(Saved data entries)
----

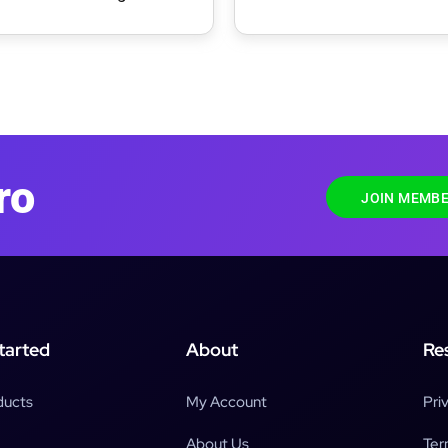
ress Theme
Theme
ro
JOIN MEMBE
tarted
About
Re
ducts
My Account
Pri
About Us
Ter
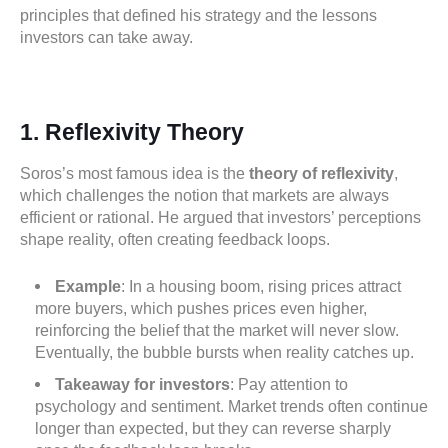
principles that defined his strategy and the lessons
investors can take away.
1. Reflexivity Theory
Soros’s most famous idea is the
theory of reflexivity
,
which challenges the notion that markets are always
efficient or rational. He argued that investors’ perceptions
shape reality, often creating feedback loops.
Example
: In a housing boom, rising prices attract
more buyers, which pushes prices even higher,
reinforcing the belief that the market will never slow.
Eventually, the bubble bursts when reality catches up.
Takeaway for investors
: Pay attention to
psychology and sentiment. Market trends often continue
longer than expected, but they can reverse sharply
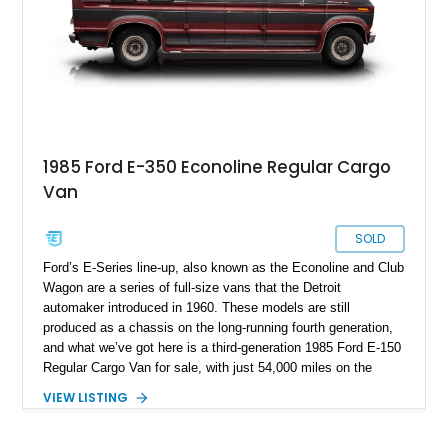
1985 Ford E-350 Econoline Regular Cargo
Van
SOLD
Ford’s E-Series line-up, also known as the Econoline and Club
Wagon are a series of full-size vans that the Detroit
automaker introduced in 1960. These models are still
produced as a chassis on the long-running fourth generation,
and what we’ve got here is a third-generation 1985 Ford E-150
Regular Cargo Van for sale, with just 54,000 miles on the
odometer and a plush interior that’s great for taking a long trip
VIEW LISTING
with family or friends. It’s not often that we see vehicles of
this nature pop up on Exotic Car Trader, and they typically
move fast when posted, so grab it while it’s still available!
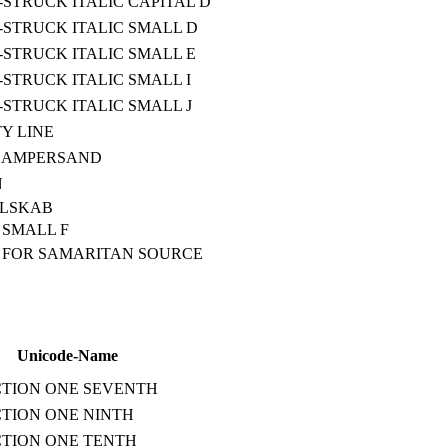
STRUCK ITALIC CAPITAL D
STRUCK ITALIC SMALL D
STRUCK ITALIC SMALL E
STRUCK ITALIC SMALL I
STRUCK ITALIC SMALL J
Y LINE
 AMPERSAND
N
ELSKAB
SMALL F
 FOR SAMARITAN SOURCE
Unicode-Name
TION ONE SEVENTH
TION ONE NINTH
TION ONE TENTH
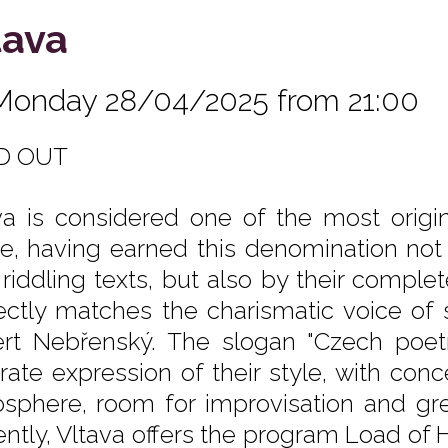
tava
Monday 28/04/2025 from 21:00
D OUT
va is considered one of the most orig
e, having earned this denomination not 
r riddling texts, but also by their comple
ectly matches the charismatic voice of s
rt Nebřenský. The slogan "Czech poet
rate expression of their style, with con
sphere, room for improvisation and gre
ently, Vltava offers the program Load of 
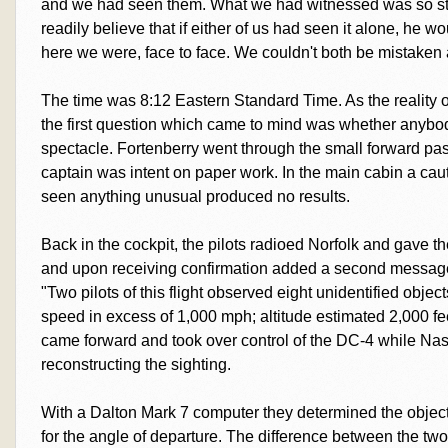
and we had seen them. What we had witnessed was so stu
readily believe that if either of us had seen it alone, he wo
here we were, face to face. We couldn't both be mistaken 
The time was 8:12 Eastern Standard Time. As the reality 
the first question which came to mind was whether anybo
spectacle. Fortenberry went through the small forward p
captain was intent on paper work. In the main cabin a ca
seen anything unusual produced no results.
Back in the cockpit, the pilots radioed Norfolk and gave th
and upon receiving confirmation added a second message t
"Two pilots of this flight observed eight unidentified objec
speed in excess of 1,000 mph; altitude estimated 2,000 fee
came forward and took over control of the DC-4 while Na
reconstructing the sighting.
With a Dalton Mark 7 computer they determined the objec
for the angle of departure. The difference between the tw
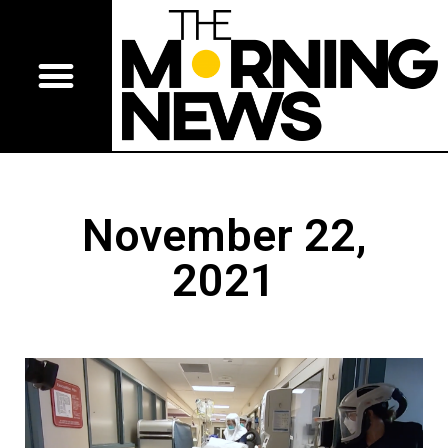
November 22,
2021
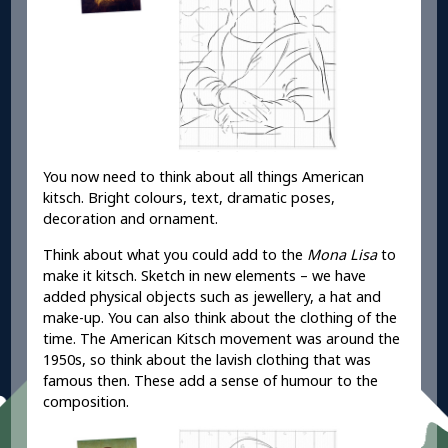
You now need to think about all things American
kitsch. Bright colours, text, dramatic poses,
decoration and ornament.
Think about what you could add to the
Mona Lisa
to
make it kitsch. Sketch in new elements – we have
added physical objects such as jewellery, a hat and
make-up. You can also think about the clothing of the
time. The American Kitsch movement was around the
1950s, so think about the lavish clothing that was
famous then. These add a sense of humour to the
composition.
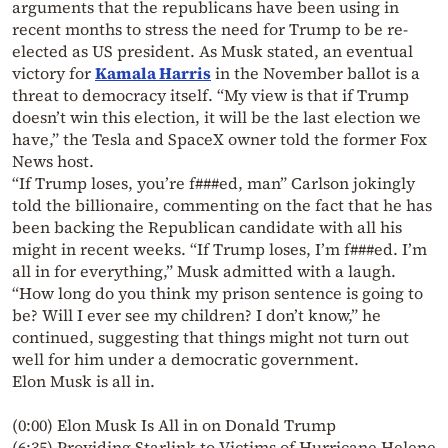
arguments that the republicans have been using in
recent months to stress the need for Trump to be re-
elected as US president. As Musk stated, an eventual
victory for
Kamala Harris
in the November ballot is a
threat to democracy itself. “My view is that if Trump
doesn’t win this election, it will be the last election we
have,” the Tesla and SpaceX owner told the former Fox
News host.
“If Trump loses, you’re f###ed, man” Carlson jokingly
told the billionaire, commenting on the fact that he has
been backing the Republican candidate with all his
might in recent weeks. “If Trump loses, I’m f###ed. I’m
all in for everything,” Musk admitted with a laugh.
“How long do you think my prison sentence is going to
be? Will I ever see my children? I don’t know,” he
continued, suggesting that things might not turn out
well for him under a democratic government.
Elon Musk is all in.
(0:00) Elon Musk Is All in on Donald Trump
(6:35) Providing Starlink to Victims of Hurricane Helene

----

What the task requires
In these entries, some lines may contain the string "reality". Give the number of such lines and nothing more.

Response below
3